• Stored data entries:
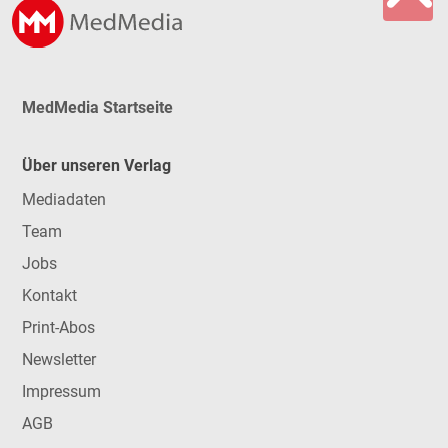
MedMedia Startseite
Über unseren Verlag
Mediadaten
Team
Jobs
Kontakt
Print-Abos
Newsletter
Impressum
AGB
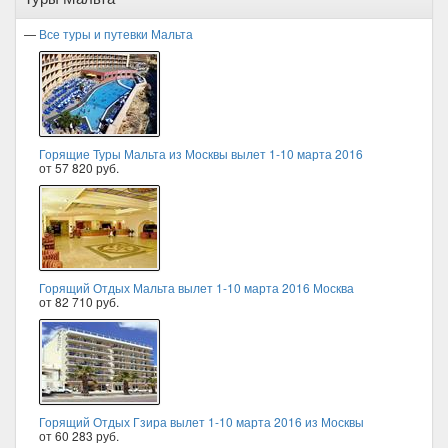
—
Все туры и путевки Мальта
Горящие Туры Мальта из Москвы вылет 1-10 марта 2016
от 57 820 руб.
Горящий Отдых Мальта вылет 1-10 марта 2016 Москва
от 82 710 руб.
Горящий Отдых Гзира вылет 1-10 марта 2016 из Москвы
от 60 283 руб.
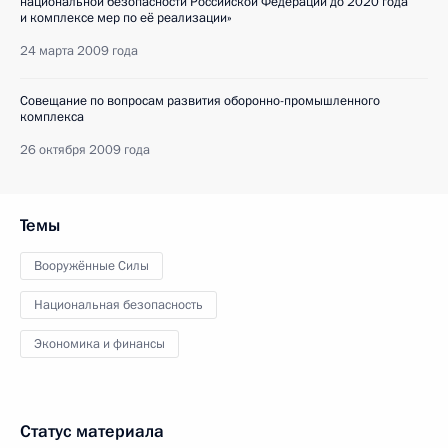
национальной безопасности Российской Федерации до 2020 года
и комплексе мер по её реализации»
24 марта 2009 года
Совещание по вопросам развития оборонно-промышленного
комплекса
26 октября 2009 года
Темы
Вооружённые Силы
Национальная безопасность
Экономика и финансы
Статус материала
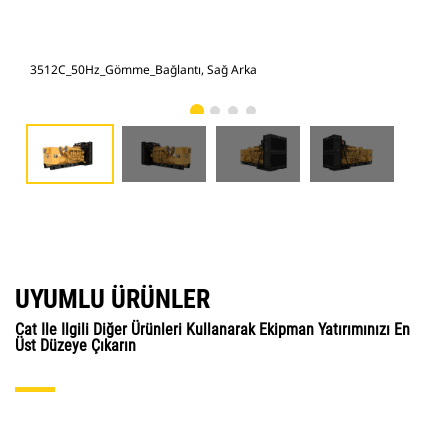
3512C_50Hz_Gömme_Bağlantı, Sağ Arka
351
UYUMLU ÜRÜNLER
Cat Ile Ilgili Diğer Ürünleri Kullanarak Ekipman Yatırımınızı En
Üst Düzeye Çıkarın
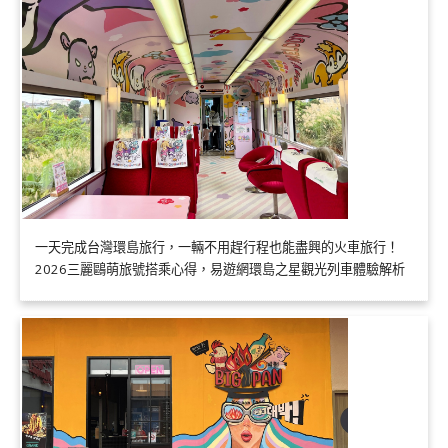
一天完成台灣環島旅行，一輛不用趕行程也能盡興的火車旅行！
2026三麗鷗萌旅號搭乘心得，易遊網環島之星觀光列車體驗解析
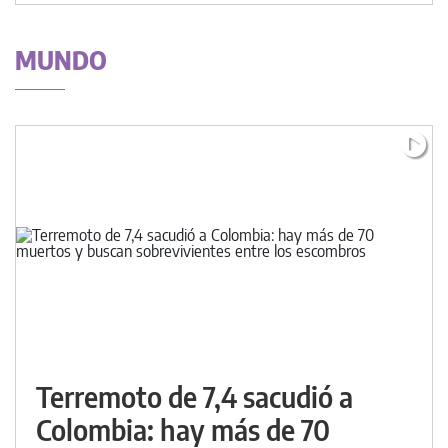
MUNDO
Terremoto de 7,4 sacudió a
Colombia: hay más de 70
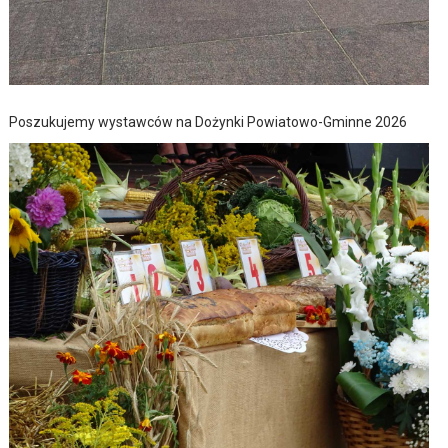
Poszukujemy wystawców na Dożynki Powiatowo-Gminne 2026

• Instructions for the task:
Every line from the one containing "一天完成台灣環島旅行，一輛不用趕行程也能盡興的火車旅行！" through the end of the entries above is to be copied exactly; pictures are to be left out.

• Result of this exercise:
一天完成台灣環島旅行，一輛不用趕行程也能盡興的火車旅行！
2026三麗鷗萌旅號搭乘心得，易遊網環島之星觀光列車體驗解析
MUNDO
Terremoto de 7,4 sacudió a
Colombia: hay más de 70
Poszukujemy wystawców na Dożynki Powiatowo-Gminne 2026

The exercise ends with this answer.